10. Vorrichtung nach einem der Ansprüche 1 bis 9, dadurch gekennzeichnet, dass das Verbindungselement (12) mehrere in Umfangsrichtung hintereinander angeordnete Verbindungssegmente (23) aufweist, die jeweils mindestens eine Kontaktstelle zu den Kontaktelementen (10) bilden.
11. Vorrichtung nach Anspruch 10, dadurch gekennzeichnet, dass das Verbindungselement (12) im wesentlichen hohlzylindrisch ist und einen axial durchgehenden Spalt aufweist.
12. Vorrichtung nach Anspruch 10 oder 11, dadurch gekennzeichnet, dass das Verbindungselement (12) gegen die Wirkung einer Fremdfeder (16) spreizbar ist.
13. Vorrichtung nach einem der Ansprüche 10 bis 12, dadurch gekennzeichnet, dass die beiden den axialen Spalt bildenden Verbindungssegmente (23a, 23b) miteinander korrespondierende Anschlagmittel (25a, 25b) aufweisen, die einen minimalen Durchmesser des Verbindungselements (12) bestimmen.
14. Vorrichtung nach einem der Ansprüche 1 bis 13, dadurch gekennzeichnet, dass das Kontaktelement (10) an seinem dem Verbindungselement (12) zugewandten Ende ein mindestens teilkugelförmiges Kontaktstück (13) zum Aufsetzen des Verbindungselements (12) aufweist.
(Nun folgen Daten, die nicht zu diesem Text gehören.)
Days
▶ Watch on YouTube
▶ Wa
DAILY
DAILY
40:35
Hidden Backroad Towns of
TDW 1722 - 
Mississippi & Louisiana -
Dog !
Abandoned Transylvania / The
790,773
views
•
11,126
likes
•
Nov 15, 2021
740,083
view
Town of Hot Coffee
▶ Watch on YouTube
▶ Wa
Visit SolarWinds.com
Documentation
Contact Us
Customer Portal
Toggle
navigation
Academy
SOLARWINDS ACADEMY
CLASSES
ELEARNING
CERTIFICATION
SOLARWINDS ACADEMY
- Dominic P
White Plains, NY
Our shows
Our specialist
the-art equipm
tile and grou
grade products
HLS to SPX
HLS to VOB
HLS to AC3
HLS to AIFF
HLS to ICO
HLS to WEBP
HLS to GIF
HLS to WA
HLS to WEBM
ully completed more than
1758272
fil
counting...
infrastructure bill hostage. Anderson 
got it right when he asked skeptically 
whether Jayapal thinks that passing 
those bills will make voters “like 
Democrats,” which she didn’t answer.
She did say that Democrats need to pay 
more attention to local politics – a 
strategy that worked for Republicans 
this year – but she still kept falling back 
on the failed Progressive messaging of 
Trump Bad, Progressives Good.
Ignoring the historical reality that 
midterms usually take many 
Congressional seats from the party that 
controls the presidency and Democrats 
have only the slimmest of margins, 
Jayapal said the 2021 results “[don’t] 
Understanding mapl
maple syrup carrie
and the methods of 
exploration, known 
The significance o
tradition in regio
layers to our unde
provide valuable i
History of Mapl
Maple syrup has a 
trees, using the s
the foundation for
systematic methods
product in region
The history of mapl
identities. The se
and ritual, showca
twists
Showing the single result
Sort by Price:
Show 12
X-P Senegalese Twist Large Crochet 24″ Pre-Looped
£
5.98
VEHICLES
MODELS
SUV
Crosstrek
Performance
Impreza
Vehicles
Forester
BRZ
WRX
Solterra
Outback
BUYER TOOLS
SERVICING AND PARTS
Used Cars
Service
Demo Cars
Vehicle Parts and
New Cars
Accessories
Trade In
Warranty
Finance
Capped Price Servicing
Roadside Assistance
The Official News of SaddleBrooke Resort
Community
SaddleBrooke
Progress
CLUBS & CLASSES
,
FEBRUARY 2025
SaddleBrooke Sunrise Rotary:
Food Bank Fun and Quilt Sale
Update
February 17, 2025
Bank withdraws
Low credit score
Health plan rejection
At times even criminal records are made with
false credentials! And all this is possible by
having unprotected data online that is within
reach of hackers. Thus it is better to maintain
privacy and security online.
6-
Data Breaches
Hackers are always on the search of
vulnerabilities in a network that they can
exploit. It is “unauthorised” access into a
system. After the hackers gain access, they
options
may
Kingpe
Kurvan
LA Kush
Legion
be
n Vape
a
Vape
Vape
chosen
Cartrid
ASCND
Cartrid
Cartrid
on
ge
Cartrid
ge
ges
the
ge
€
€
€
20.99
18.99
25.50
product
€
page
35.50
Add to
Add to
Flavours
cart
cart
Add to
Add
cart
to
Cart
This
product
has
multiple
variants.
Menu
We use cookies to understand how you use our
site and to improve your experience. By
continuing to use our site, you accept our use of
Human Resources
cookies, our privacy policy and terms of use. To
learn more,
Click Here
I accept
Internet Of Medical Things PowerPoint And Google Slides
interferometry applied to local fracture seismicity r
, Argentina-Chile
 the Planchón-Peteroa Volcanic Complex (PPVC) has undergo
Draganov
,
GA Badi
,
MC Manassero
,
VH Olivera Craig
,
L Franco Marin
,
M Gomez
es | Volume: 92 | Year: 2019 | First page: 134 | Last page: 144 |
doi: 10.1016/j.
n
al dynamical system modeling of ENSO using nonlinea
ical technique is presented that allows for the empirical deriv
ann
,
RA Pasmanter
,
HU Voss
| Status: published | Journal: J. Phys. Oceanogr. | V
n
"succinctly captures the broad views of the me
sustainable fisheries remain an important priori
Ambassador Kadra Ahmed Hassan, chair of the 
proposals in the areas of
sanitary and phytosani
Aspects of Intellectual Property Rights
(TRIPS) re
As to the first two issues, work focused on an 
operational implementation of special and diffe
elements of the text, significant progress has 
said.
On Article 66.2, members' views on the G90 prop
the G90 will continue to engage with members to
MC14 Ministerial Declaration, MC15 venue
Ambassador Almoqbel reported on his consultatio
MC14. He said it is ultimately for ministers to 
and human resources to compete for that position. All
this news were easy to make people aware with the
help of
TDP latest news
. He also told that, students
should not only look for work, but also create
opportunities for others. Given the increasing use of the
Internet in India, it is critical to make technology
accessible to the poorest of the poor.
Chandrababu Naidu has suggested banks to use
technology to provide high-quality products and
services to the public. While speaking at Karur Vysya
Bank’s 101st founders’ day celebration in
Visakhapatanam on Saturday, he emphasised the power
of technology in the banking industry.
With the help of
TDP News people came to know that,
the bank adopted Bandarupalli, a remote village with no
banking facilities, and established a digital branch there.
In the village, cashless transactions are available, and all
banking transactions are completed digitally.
15. Vorrichtung nach Anspruch 14, dadurch gekennzeichnet, dass das Verbindungselement (12), insbesondere die Verbindungssegmente (23), einen Biegeradius (26) aufweist, der kleiner ist als der Radius des Kontaktelements (10), insbesondere kleiner als der Radius des teilkugelförmigen Kontaktstücks (13).